**Exercise prompt:**
Scan the records for the word "نامزدی". Copy each line that includes it.

=== Section Start ===

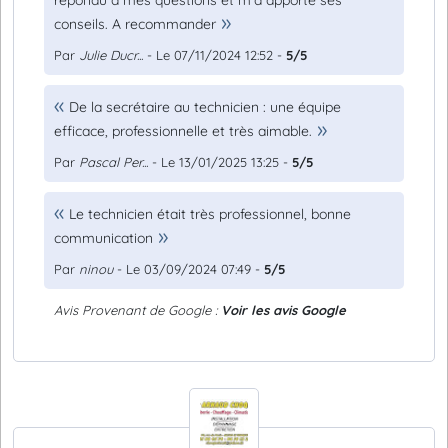
répondu à mes questions et m’a apporté ses
conseils. A recommander
Par
Julie Ducr...
- Le 07/11/2024 12:52 -
5/5
De la secrétaire au technicien : une équipe
efficace, professionnelle et très aimable.
Par
Pascal Per...
- Le 13/01/2025 13:25 -
5/5
Le technicien était très professionnel, bonne
communication
Par
ninou
- Le 03/09/2024 07:49 -
5/5
Avis Provenant de Google :
Voir les avis Google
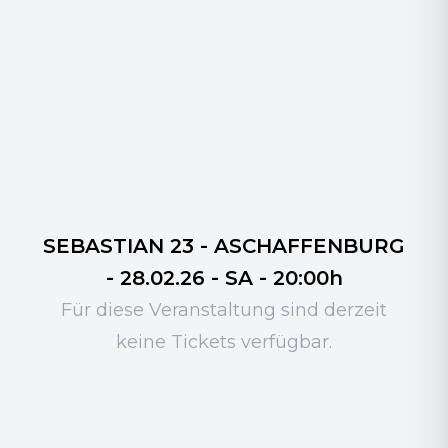
SEBASTIAN 23 - ASCHAFFENBURG
- 28.02.26 - SA - 20:00h
Für diese Veranstaltung sind derzeit
keine Tickets verfügbar.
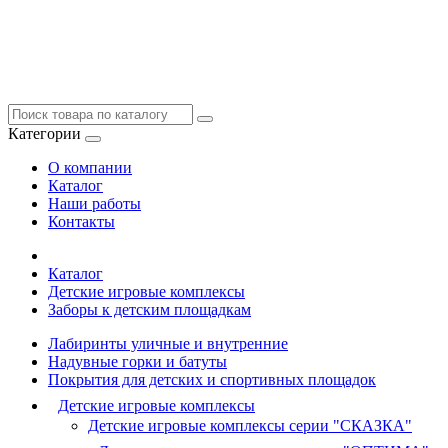
Категории
О компании
Каталог
Наши работы
Контакты
Каталог
Детские игровые комплексы
Заборы к детским площадкам
Лабиринты уличные и внутренние
Надувные горки и батуты
Покрытия для детских и спортивных площадок
Детские игровые комплексы
Детские игровые комплексы серии "СКАЗКА"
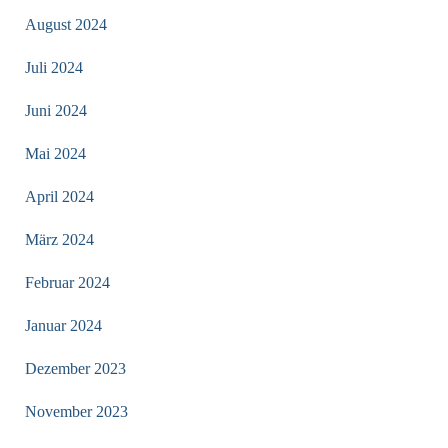
August 2024
Juli 2024
Juni 2024
Mai 2024
April 2024
März 2024
Februar 2024
Januar 2024
Dezember 2023
November 2023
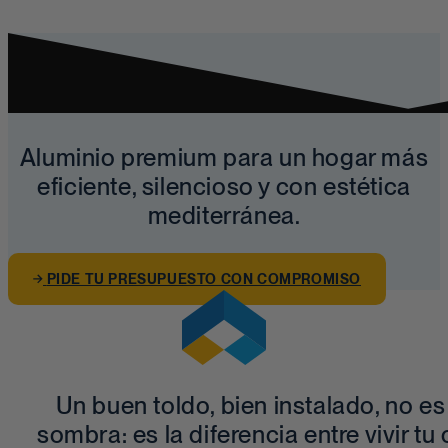
Aluminio premium para un hogar más
eficiente, silencioso y con estética
mediterránea.
PIDE TU PRESUPUESTO CON COMPROMISO
Un buen toldo, bien instalado, no es
sombra: es la diferencia entre vivir tu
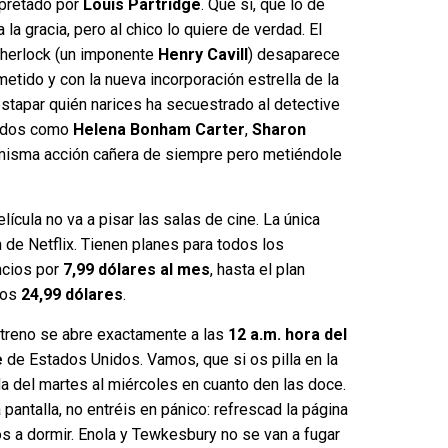
rpretado por
Louis Partridge
. Que sí, que lo de
la gracia, pero al chico lo quiere de verdad. El
Sherlock (un imponente
Henry Cavill
) desaparece
etido y con la nueva incorporación estrella de la
estapar quién narices ha secuestrado al detective
sados como
Helena Bonham Carter
,
Sharon
 misma acción cañera de siempre pero metiéndole
lícula no va a pisar las salas de cine. La única
 de Netflix. Tienen planes para todos los
ncios por
7,99 dólares al mes
, hasta el plan
los
24,99 dólares
.
estreno se abre exactamente a las
12 a.m. hora del
e
de Estados Unidos. Vamos, que si os pilla en la
a del martes al miércoles en cuanto den las doce.
 pantalla, no entréis en pánico: refrescad la página
ros a dormir. Enola y Tewkesbury no se van a fugar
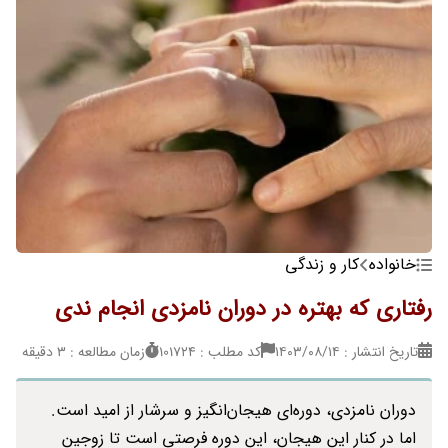
خانواده
کار و زندگی
رفتاری که بهتره در دوران نامزدی انجام ندی
تاریخ انتشار : ۱۴۰۳/۰۸/۱۴
کد مطلب : 101724
زمان مطالعه : 3 دقیقه
دوران نامزدی، دوره‌ای هیجان‌انگیز و سرشار از امید است.
اما در کنار این هیجان، این دوره فرصتی است تا زوجین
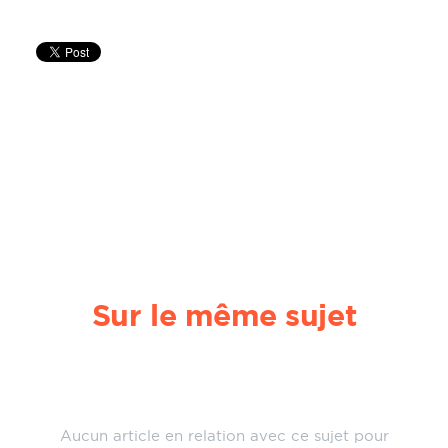
Sur le même sujet
Aucun article en relation avec ce sujet pour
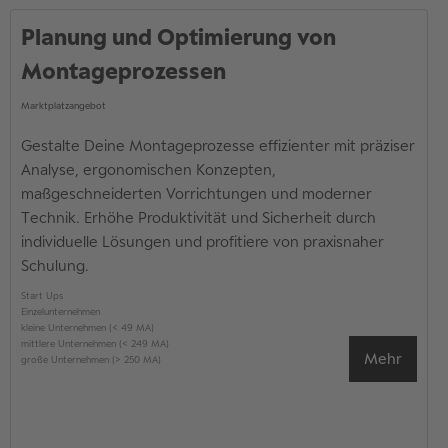
Planung und Optimierung von
Montageprozessen
Marktplatzangebot
Gestalte Deine Montageprozesse effizienter mit präziser
Analyse, ergonomischen Konzepten,
maßgeschneiderten Vorrichtungen und moderner
Technik. Erhöhe Produktivität und Sicherheit durch
individuelle Lösungen und profitiere von praxisnaher
Schulung.
Start Ups
Einzelunternehmen
kleine Unternehmen (< 49 MA)
mittlere Unternehmen (< 249 MA)
Mehr
große Unternehmen (> 250 MA)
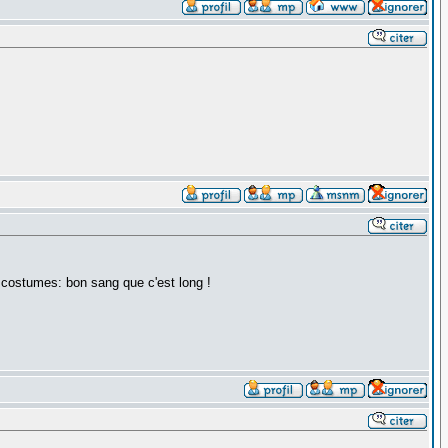
 + costumes: bon sang que c'est long !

=== Section End ===

**Solution for this task:**
رفتاری که بهتره در دوران نامزدی انجام ندی
دوران نامزدی، دوره‌ای هیجان‌انگیز و سرشار از امید است.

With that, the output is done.